Неизвестно откуда, ближе к вечеру, у ларька цветочного возникли две псины. С вызывающим видом уселись под окошком, вытянули шеи, внимательно заглядывали в глаза прохожим, высматривали кого-то вдали. Топтыгин от их взглядов пристальных увернулся, не дал кому попало прочесть, чем озадачен, с судьбой согласен или нет. Был он убеждён, что один из всего города знает, о чём тоскуют старые дворняги, кого они так натужно сегодня ждут. Знание собачье не придавало бодрости движениям Топтыгина, а путало руку и туманило глаз, – надо было скорей нырнуть в работу и забыться. Легко сказать, знание-то это не из тех, на которые глаза закроешь и уши заткнёшь, премудрости такого рода умеют бочком просочиться человеку в самую сердцевину и напрочь всё там растревожить.
Северный ветер Посвист в полдень ворвался в город и стремительно завоёвывал улицу за улицей. Собачье знание тоже не медлило, бойко овладевало рассудком Топтыгина: улетали на юг стаи беспечных мыслей, ум становился прозрачным, как выстуженные подмосковные небеса. Ветер Посвист, разгоняясь, сновал по городу, трепал вывески и косынки, сердито нашёптывал в уши. И собачье знание тоже удивляло Топтыгина назойливостью, в сравнении с ним любая посторонняя дума бессильно мельчала, будто сдувшийся свадебный шар. Ветер играючи сорвал с Топтыгина шапку, но на этом издевательство не прекратил и яростно трепал куртку, будто намереваясь разодрать её в клочья.

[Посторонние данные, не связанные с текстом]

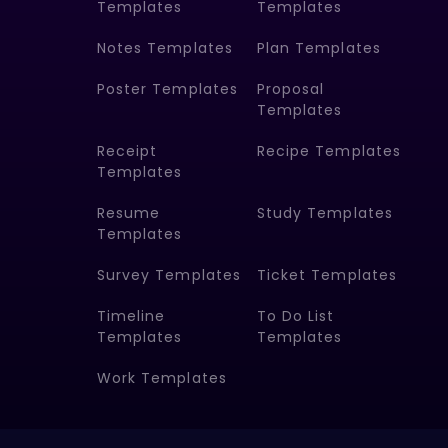
Templates
Templates
Notes Templates
Plan Templates
Poster Templates
Proposal
Templates
Receipt
Recipe Templates
Templates
Resume
Study Templates
Templates
Survey Templates
Ticket Templates
Timeline
To Do List
Templates
Templates
Work Templates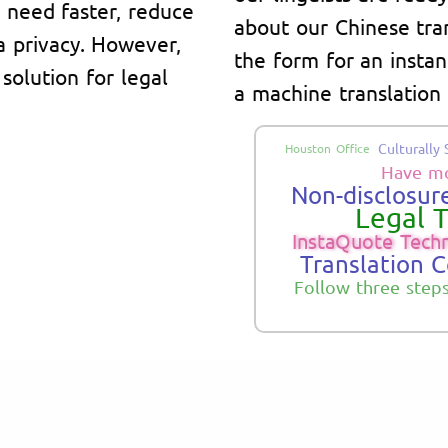
y need faster, reduce
about our Chinese trans
a privacy. However,
the form for an instant
solution for legal
a machine translation 
Culturally 
Houston Office
Have mo
Non-disclosure
Legal T
InstaQuote Tech
Translation 
Follow three step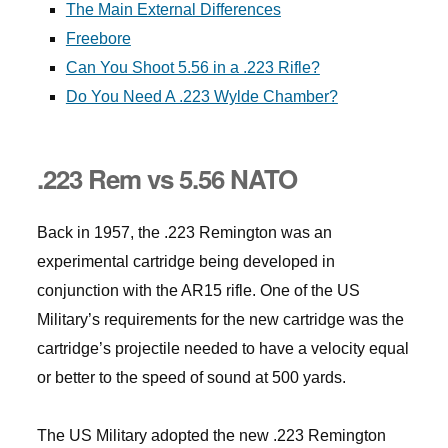
The Main External Differences
Freebore
Can You Shoot 5.56 in a .223 Rifle?
Do You Need A .223 Wylde Chamber?
.223 Rem vs 5.56 NATO
Back in 1957, the .223 Remington was an
experimental cartridge being developed in
conjunction with the AR15 rifle. One of the US
Military’s requirements for the new cartridge was the
cartridge’s projectile needed to have a velocity equal
or better to the speed of sound at 500 yards.
The US Military adopted the new .223 Remington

Повернулся Топтыгин боком, чтобы не стрелял холод в грудь, промерзает он ведь насквозь возле метро. Не от радости он пихает доллары кому в лицо, кому в руку. Трудится Топтыгин, а сам знает: скоро придет зима, сыпанёт из правого рукава снег, из левого иней, и надо будет с ней как-то свыкаться. «С женой же сжился, значит, и с зимой поладим», – торопливо бормочет он. А можно ли сладить с зимой, когда только от её близости уши трескаются и отнимаются на ветру пальцы рук. Слезятся глаза Топтыгина, слезятся глаза молчаливых дворняг возле цветочного ларька. Тяжелеет задумчивый взгляд Топтыгина, тонет, как поплавок в тёмном зеркале реки. Теперь он не сомневается: скоро придет зима-прибериха, поравняет день с ночью, плечи припорошит, лица зарумянит, очки затуманит, ветром заледенит. Ой, скоро она нагрянет, тело ослабит, душу выветрит, жизнь с лица да на изнанку вывернет. Может статься, что будет она последняя. Вдруг да ничего по её ледку не успеется, ничего-то по её ветрам не развеется, не исправится и не изменится. А нечаянно все надломится, поостынет, простынет, в постели застынет. И тогда подоспеет, в снегопады одетая, окончательная и беспросветная пёсья темень, вечный покой.
Не стремится Топтыгин применять собачье знание, избегает приложить его к своей биографии. Не хочет припоминать, как, бывало, беззаботно болтался по морозцу разрумяненный, в тоненькой хламиде, с печкой раскалённой в груди. В эту-то зиму участь его решена: останется без обогрева и, как всякий порядочный специалист, будет работать, невзирая на холод.